And they paused behind the hedge a moment and raised the flask to their lips, but the brandy, instead of relieving their thirst, burned their stomach. It irritated them, that nasty taste of burnt rags in their mouths. Moreover they perceived that their strength was commencing to fail for want of sustenance and would have liked to take a bite from the half loaf that Maurice had in his knapsack, but it would not do to stop and breakfast there under fire, and then they had to keep up with their comrades. There was a steady stream of men coming up behind them along the hedge who pressed them forward, and so, doggedly bending their backs to the task before them, they resumed their course. Presently they made their final rush and reached the crest. They were on the plateau, at the very foot of the Calvary, the old weather-beaten cross that stood between two stunted lindens.
“Good for our side!” exclaimed Jean; “here we are! But the next thing is to remain here!”
He was right; it was not the pleasantest place in the world to be in, as Lapoulle remarked in a doleful tone that excited the laughter of the company. They all lay down again, in a field of stubble, and for all that three men were killed in quick succession.

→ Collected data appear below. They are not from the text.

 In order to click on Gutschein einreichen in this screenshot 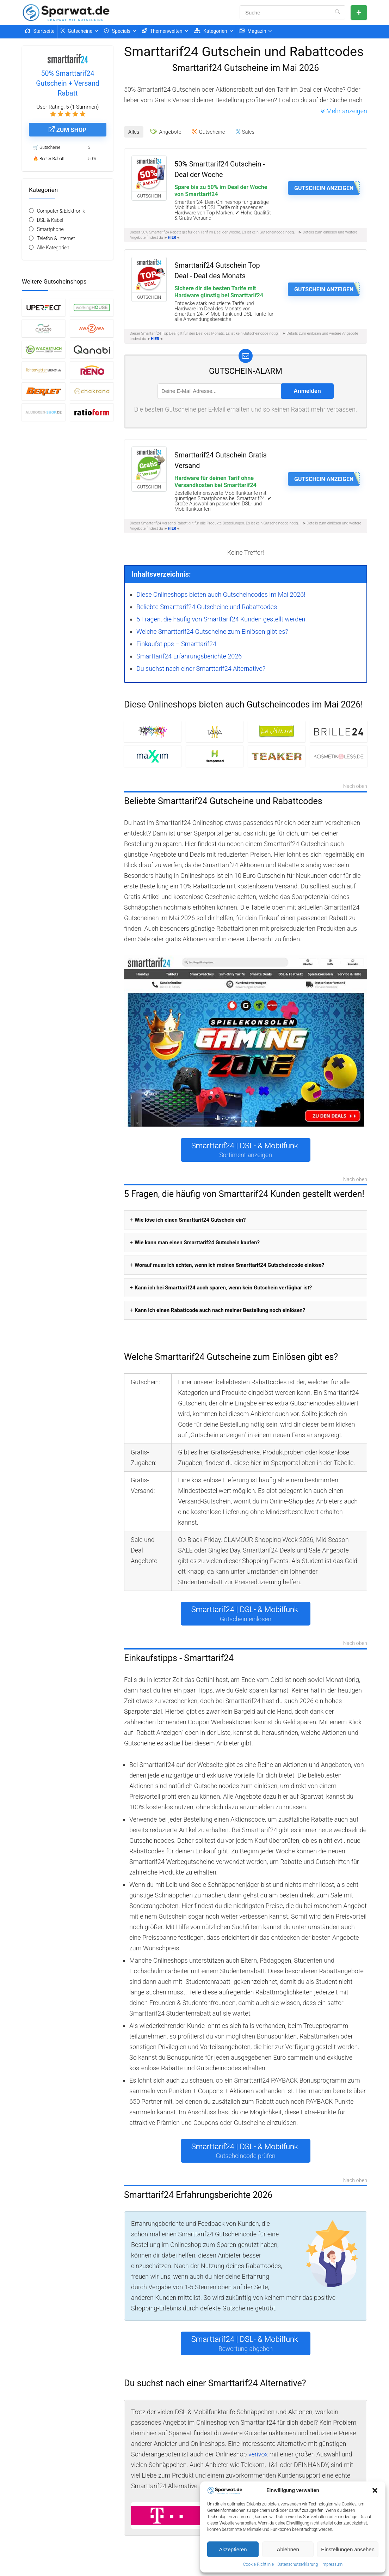, I will do `click(359, 12)`.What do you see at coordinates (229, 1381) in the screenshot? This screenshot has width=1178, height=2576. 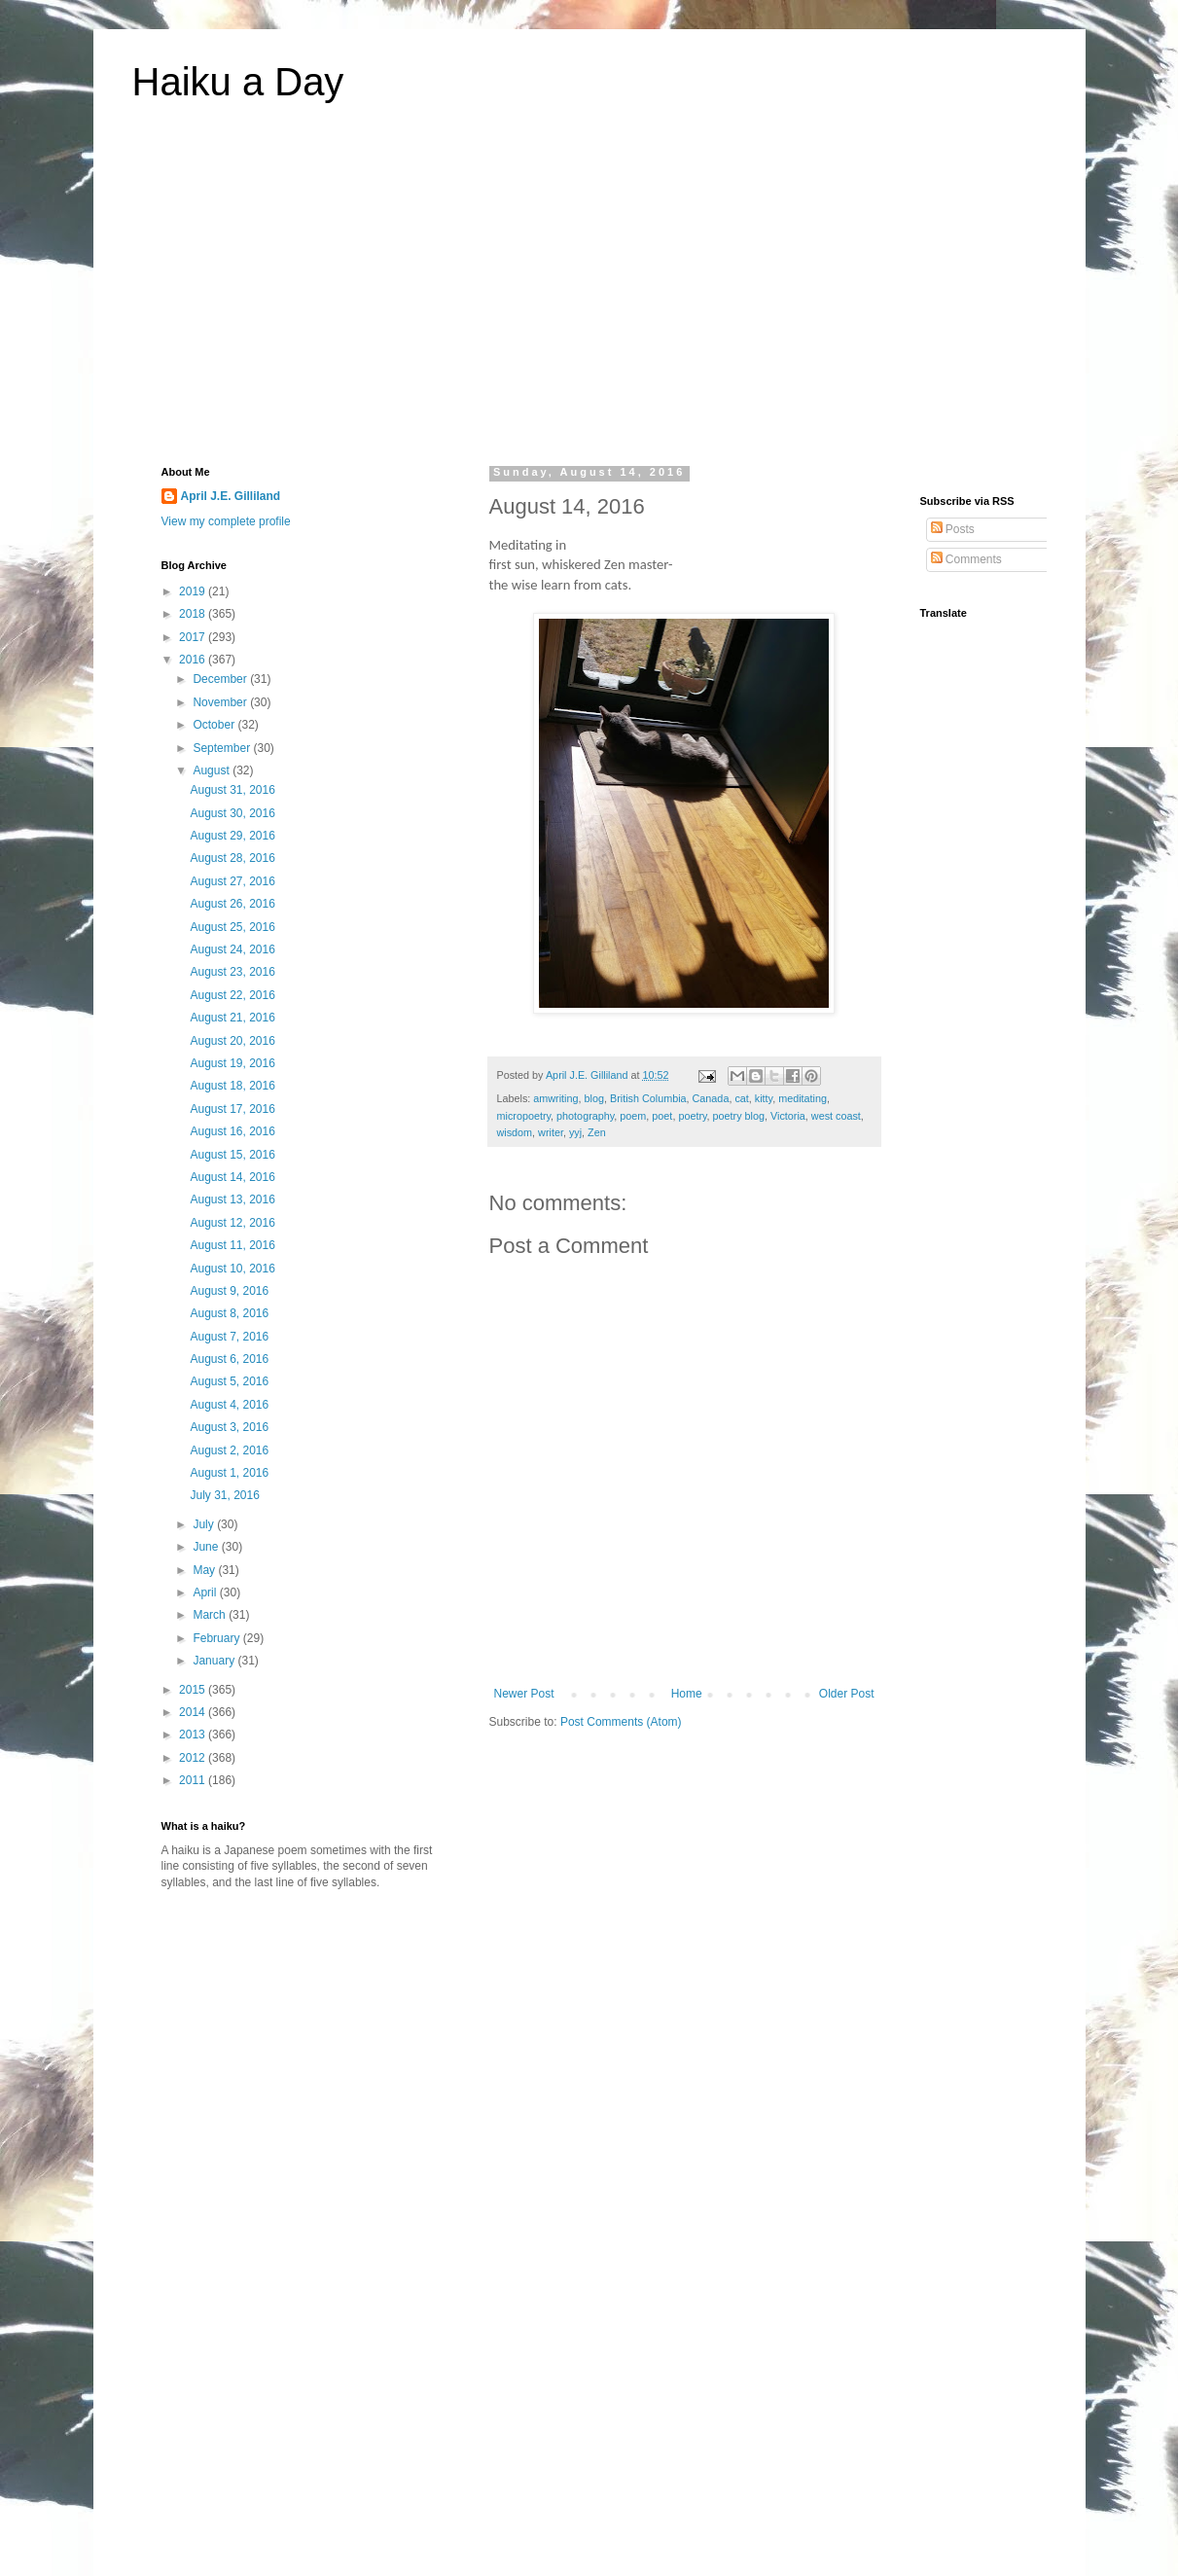 I see `August 5, 2016` at bounding box center [229, 1381].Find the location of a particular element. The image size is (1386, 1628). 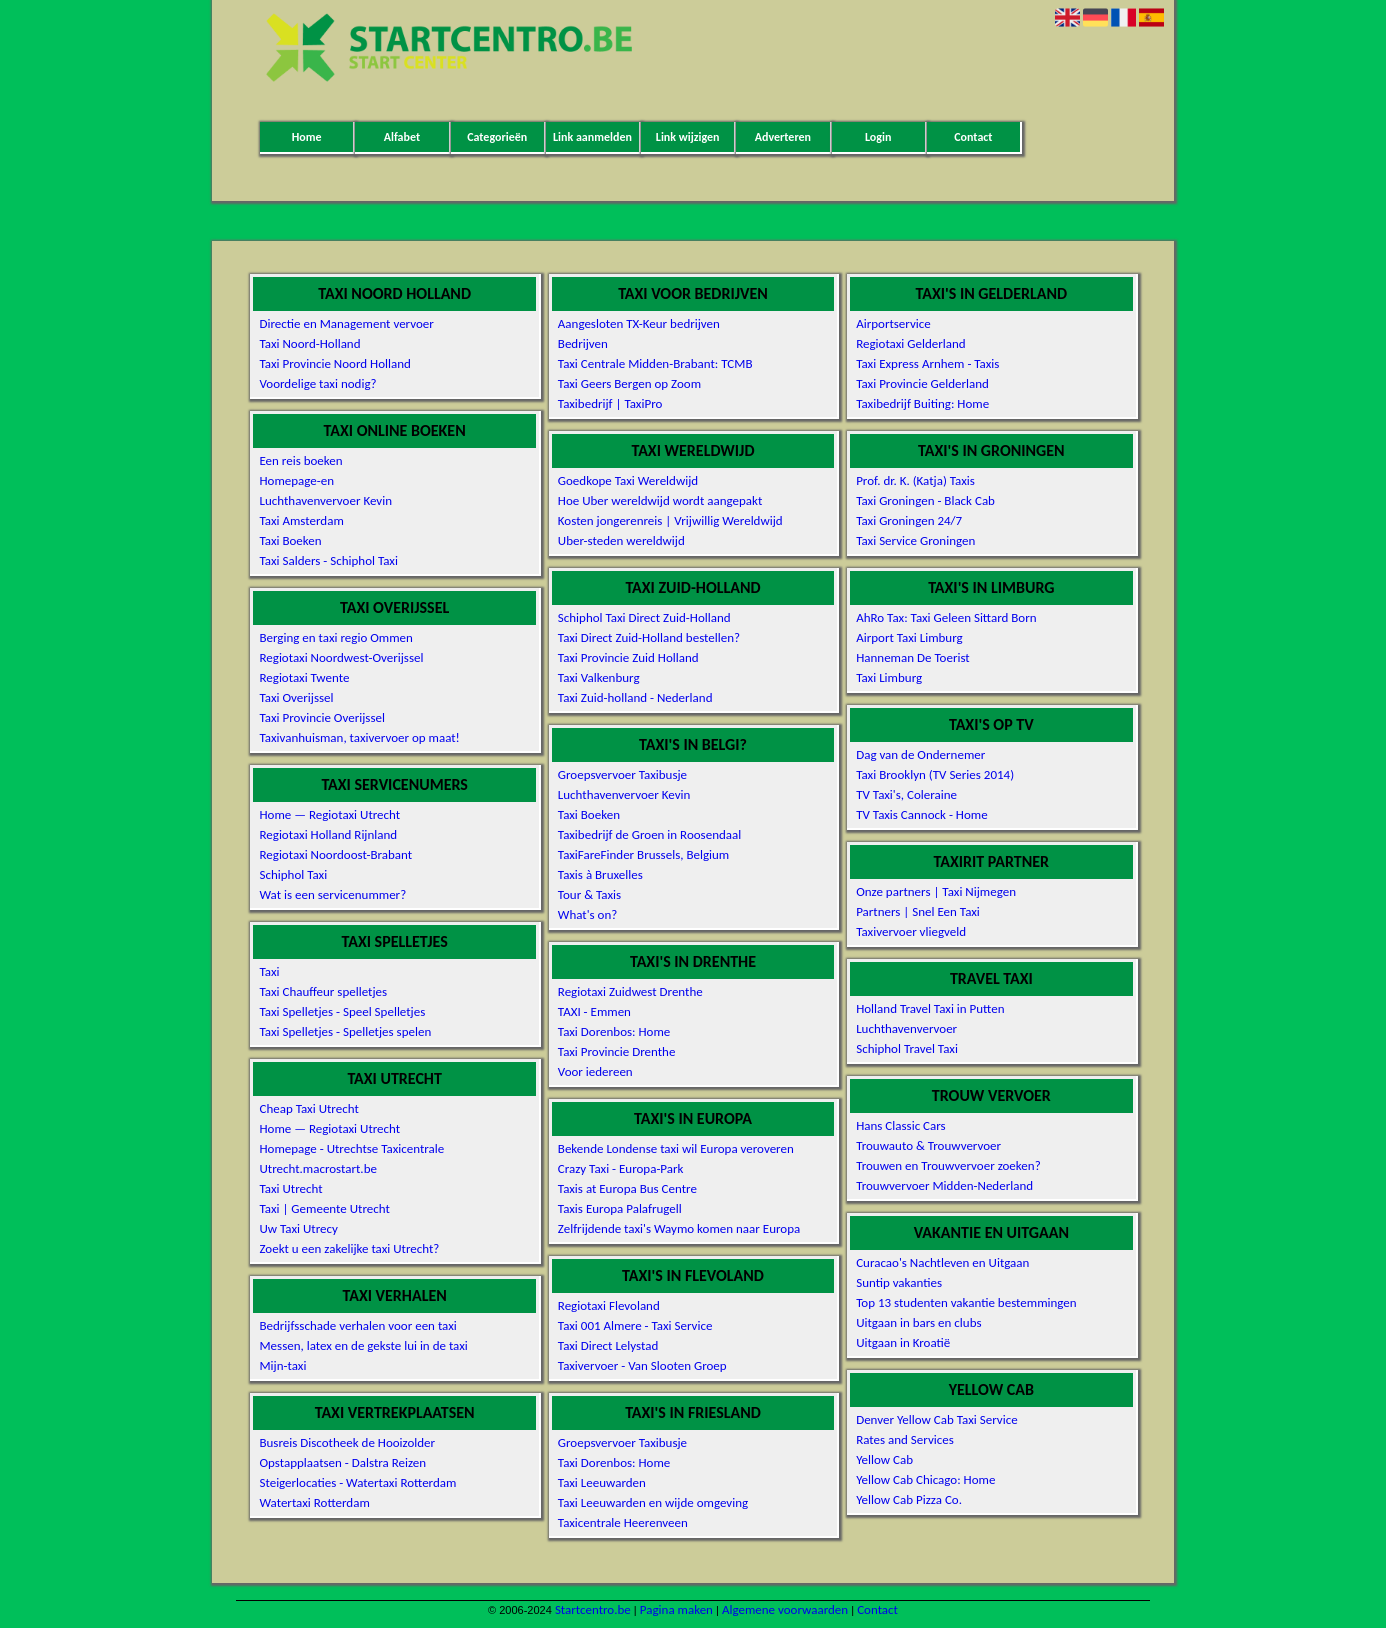

Taxibedrijf de Groen in Roosendaal is located at coordinates (649, 834).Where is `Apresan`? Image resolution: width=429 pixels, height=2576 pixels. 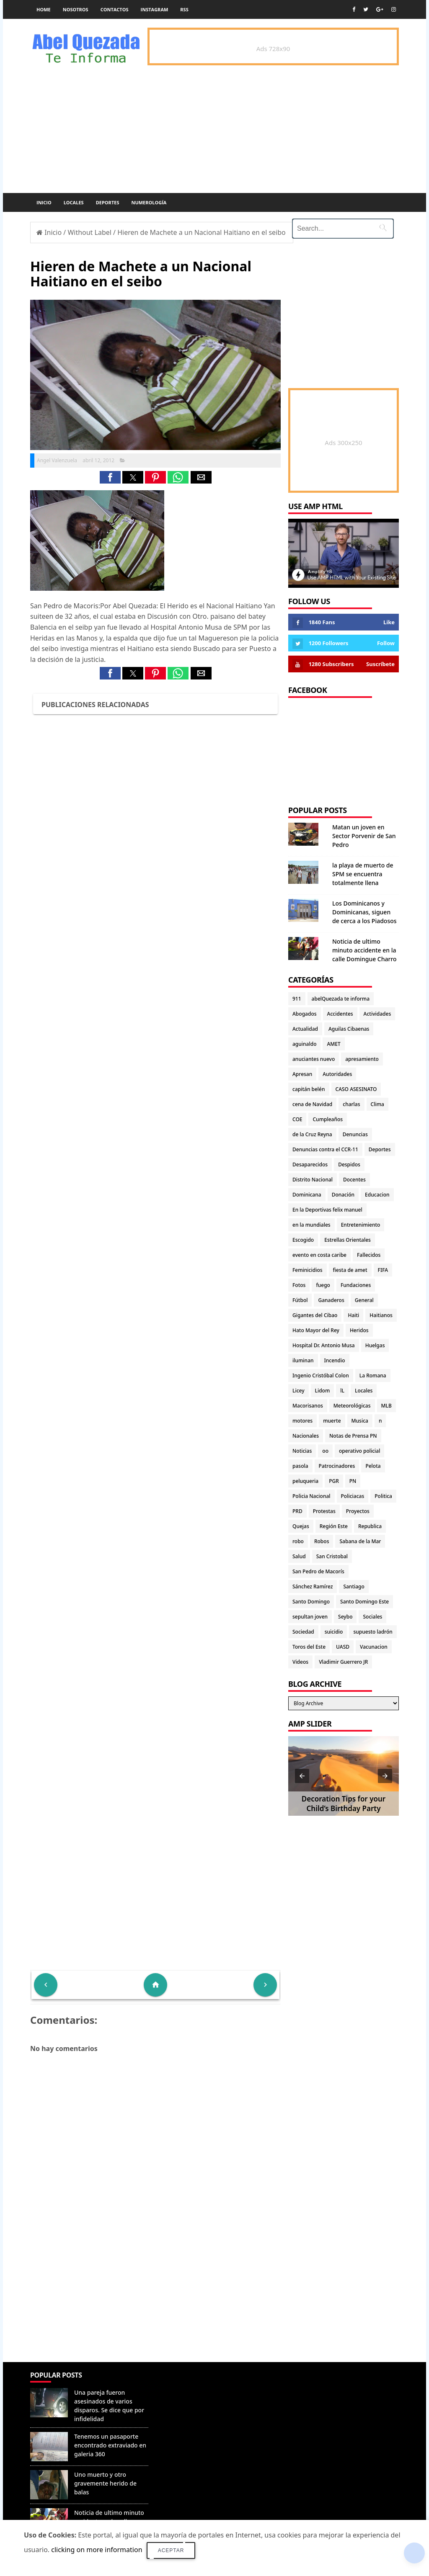 Apresan is located at coordinates (302, 1074). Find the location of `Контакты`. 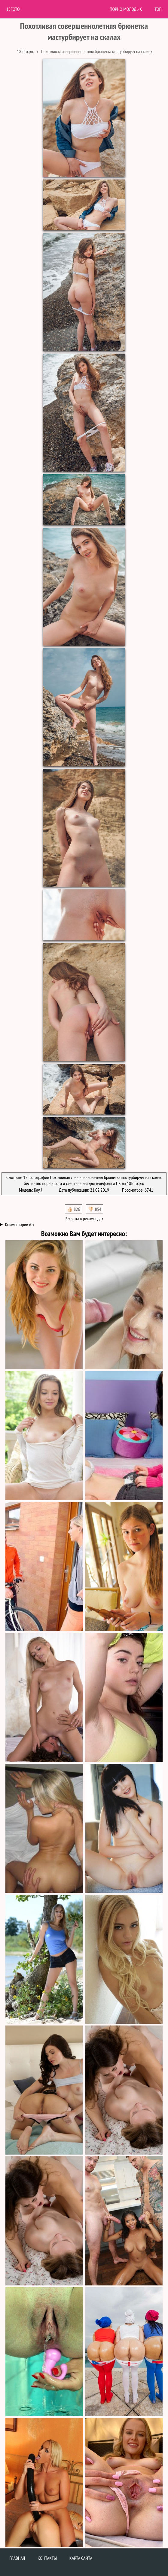

Контакты is located at coordinates (47, 2558).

It was pandemonium let loose up there on the heights; the projectiles from Saint-Menges, Fleigneux, and Givonne fell in such numbers that the ground fairly seemed to smoke, as it does at times under a heavy shower of rain. It was clear that the position could not be maintained unless artillery was dispatched at once to the support of the troops who had been sent on such a hopeless undertaking. General Douay, it was said, had given instructions to bring up two batteries of the reserve artillery, and the men were every moment turning their heads, watching anxiously for the guns that did not come.
“It is absurd, ridiculous!” declared Beaudoin, who was again fidgeting up and down before the company. “Who ever heard of placing a regiment in the air like this and giving it no support!” Then, observing a slight depression on their left, he turned to Rochas: “Don’t you think, Lieutenant, that the company would be safer there?”
Rochas stood stock still and shrugged his shoulders. “It is six of one and half a dozen of the other, Captain. My opinion is that we will do better to stay where we are.”
Then the captain, whose principles were opposed to swearing, forgot himself.
“But, good God! there won’t a man of us escape! We can’t allow the men to be murdered like this!”
And he determined to investigate for himself the advantages of the position he had mentioned, but had scarcely taken ten steps when he was lost to sight in the smoke of an exploding shell; a splinter of the projectile had fractured his right leg. He fell upon his back, emitting a shrill cry of alarm, like a woman’s.
“He might have known as much,” Rochas muttered. “There’s no use his making such a fuss over it; when the dose is fixed for one, he has to take it.”
Some members of the company had risen to their feet on seeing their captain fall, and as he continued to call lustily for assistance, Jean finally ran to him, immediately followed by Maurice.